Now, let's go through the examples:

1. For the word "cat":
   - `token.children`: None (it has no dependents)
   - `token.head`: chased
   - `token.head.children`: The (det), chased (nsubj)

2. For the word "chased":
   - `token.children`: The (det), cat (nsubj), mouse (dobj)
   - `token.head`: None (it is the root of the dependency tree)
   - `token.head.children`: The (det), cat (nsubj), mouse (dobj)

3. For the word "mouse":
   - `token.children`: None (it has no dependents)
   - `token.head`: chased
   - `token.head.children`: the (det)


In [None]:
def rule1(token, prod_pronouns):
    """
    Apply Rule 1: Extract aspect and its corresponding description from the review.
    
    A - the aspect or feature being described in the sentence. In the phrase "sound quality," "sound" would be the aspect.
    M - Sentiment Modifier. In the phrase "good sound quality," "good" would be the sentiment modifier.
    
    This rule checks if the token has a dependency relation of "amod" (adjectival modifier) and is not a stop word.
    It updates M with the current token's text and A with the head token's text - the aspect or feature being described in the sentence.
    It also considers adverbial modifiers of adjectives and handles negation in adjectives.
    
    If both aspect (A) and sentiment modifier (M) are valid, it formats the result, and if A is one of the specified pronouns, it replaces it with "product."
    
    Args:
        token (spacy.Token): The input token.
        prod_pronouns (list): List of pronouns to be replaced with "product."

    Returns:
        list: A list containing a dictionary with the extracted aspect, sentiment modifier, and rule number (1).
        
    """
    A, M = "999999", "999999" # A - the aspect or feature being described in the sentence, in the phrase "sound quality," "sound" would be the aspect. M - Sentiment Modifier In the phrase "good sound quality," "good" would be the sentiment modifier.
    
    if token.dep_ == "amod" and not token.is_stop: # checks if the token has a dependency relation of "amod" (adjectival modifier) and is not a stop word.
        M = token.text # it updates M with the current token's text 
        A = token.head.text # and A with the head token's text - the aspect or feature being described in the sentence
        
        # add adverbial modifier of adjective (e.g. 'most comfortable headphones')
        M_children = [child_m.text for child_m in token.children if child_m.dep_ == "advmod"]
        if M_children:
            M = " ".join([M] + M_children)
            
        # negation in adjective, the "no" keyword is a determiners of the noun (e.g., no interesting characters) ; Determiners include articles (a, an, the), demonstratives (this, that, these, those), possessive pronouns (my, your, his, her, its, our, their), and other words that provide information about the noun.
        A_children = [child_a for child_a in token.head.children if child_a.dep_ == "det" and child_a.text == 'no']
        if A_children:
            neg_prefix = 'not'
            M = f"{neg_prefix} {M}"

    if A != "999999" and M != "999999":
        if A in prod_pronouns:
            A = "product"
        return [{"noun": A, "adj": M, "rule": 1}]
    return []

In [None]:
def rule2(token):
    """
    Apply Rule 2: Extract aspect and its corresponding description from the review.
    
    When analyzing the structure of a sentence, Rule 2 focuses on the relationship between the nominal subject (A) and the direct object (M) of a verb. In this context:
    
    - A is the aspect or feature being described, and it is identified as the nominal subject (nsubj).
    - M is the sentiment modifier, and it is identified as the direct object (dobj) with an additional condition that its part-of-speech is an adjective (ADJ).

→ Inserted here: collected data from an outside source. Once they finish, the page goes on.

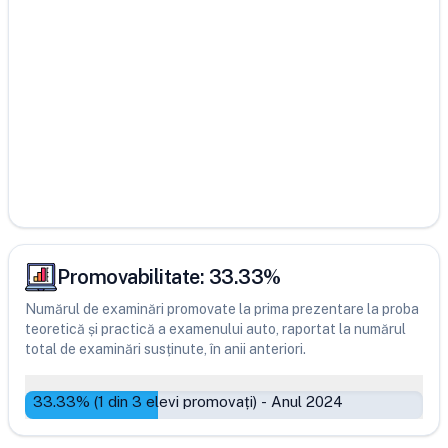
Promovabilitate:
33.33
%
Numărul de examinări promovate la prima prezentare la proba
teoretică și practică a examenului auto, raportat la numărul
total de examinări susținute, în anii anteriori.
33.33
% (
1
din
3
elevi promovați)
-
Anul 2024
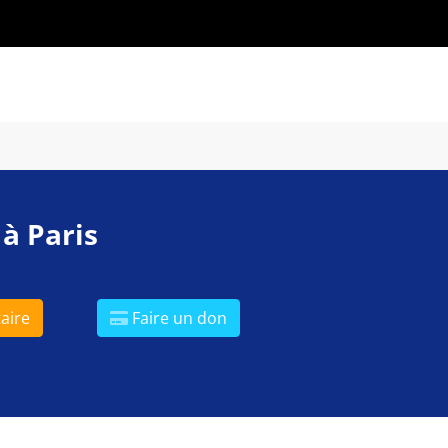
 à Paris
aire
Faire un don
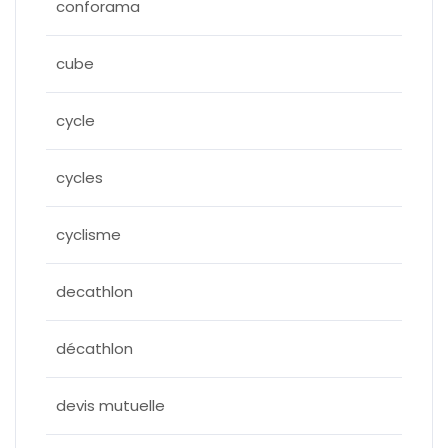
conforama
cube
cycle
cycles
cyclisme
decathlon
décathlon
devis mutuelle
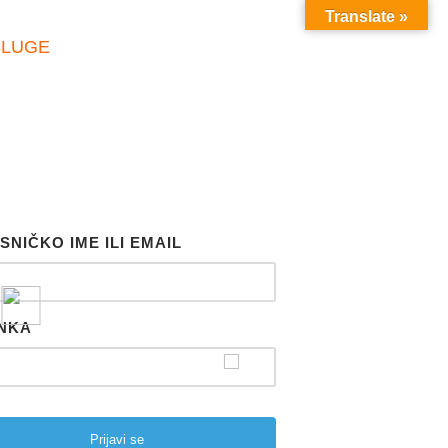
Translate »
SLUGE
SNIČKO IME ILI EMAIL
NKA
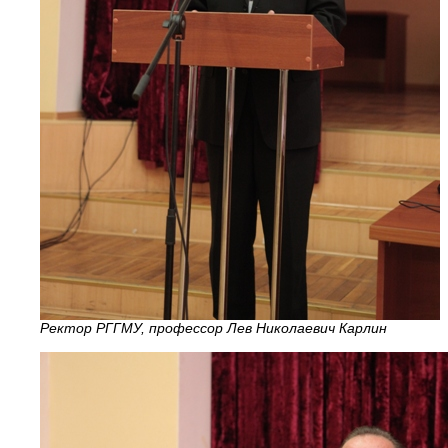
Ректор РГГМУ, профессор Лев Николаевич Карлин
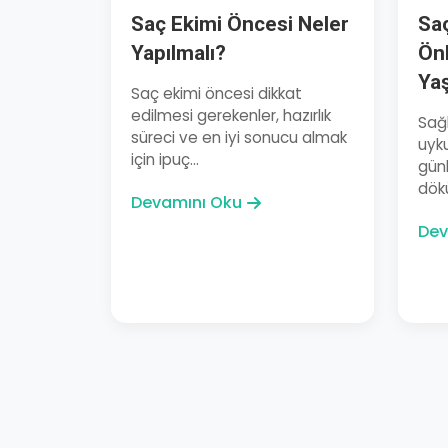
Saç Ekimi Öncesi Neler
Sa
Yapılmalı?
Önl
Yaş
Saç ekimi öncesi dikkat
edilmesi gerekenler, hazırlık
Sağl
süreci ve en iyi sonucu almak
uyku
için ipuç...
günl
dökü
Devamını Oku
Dev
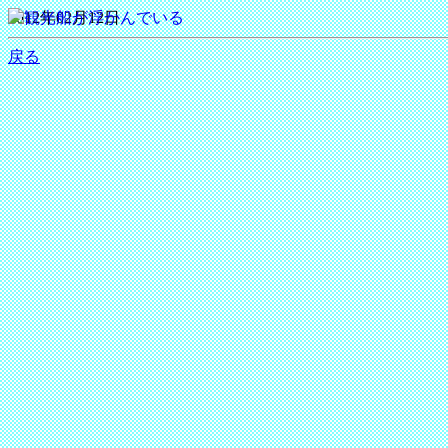
2012年02月12日
戻る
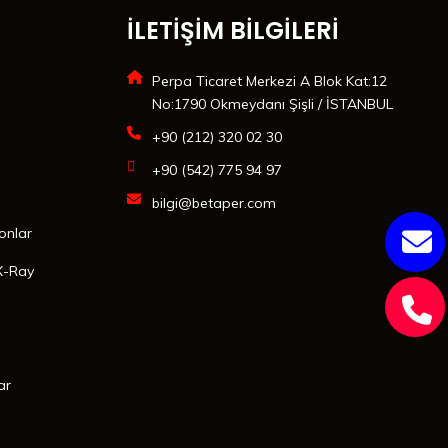
İLETİŞİM BİLGİLERİ
Perpa Ticaret Merkezi A Blok Kat:12
No:1790 Okmeydanı Şişli / İSTANBUL
+90 (212) 320 02 30
+90 (542) 775 94 97
bilgi@betaper.com
onlar
X-Ray
ar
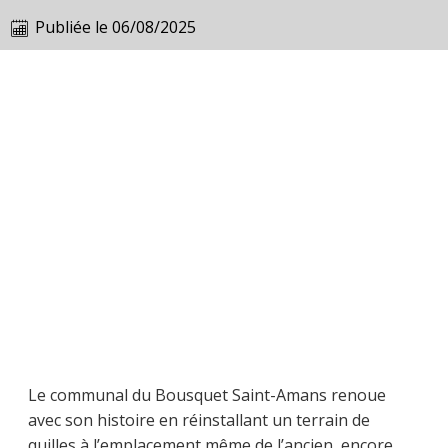
Publiée le
06/08/2025
Le communal du Bousquet Saint-Amans renoue
avec son histoire en réinstallant un terrain de
quilles à l’emplacement même de l’ancien, encore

    The rule assumes that a verb in the sentence will have only one nominal subject and one direct object, and it leverages this relationship to extract aspects and their corresponding sentiment modifiers.
    
    Args:
        token (spacy.Token): The input token.

    Returns:
        list: A list containing a dictionary with the extracted aspect, sentiment modifier, and rule number (2).
    """
    A, M = "999999", "999999"
    add_neg_pfx = False

    # Iterate through the children of the token
    for child in token.children:
        # If the child is the nominal subject (nsubj) and not a stop word
        if child.dep_ == "nsubj" and not child.is_stop:
            A = child.text

        # If the child is the direct object (dobj) and its part-of-speech is ADJ (adjective), and not a stop word
        if child.dep_ == "dobj" and child.pos_ == "ADJ" and not child.is_stop:
            M = child.text
    
            # If the child is a negation word
        if child.dep_ == "neg":
            neg_prefix = child.text
            add_neg_pfx = True
            
        # If negation is present, add the negation prefix to the sentiment modifier (M)
        if add_neg_pfx and M != "999999":
            M = f"{neg_prefix} {M}"
        
        # If both aspect (A) and sentiment modifier (M) are valid, format the result
        if A != "999999" and M != "999999":
            # If aspect is one of the specified pronouns, replace it with "product"
            if A in prod_pronouns:
                A = "product"
            return [{"noun": A, "adj": M, "rule": 2}]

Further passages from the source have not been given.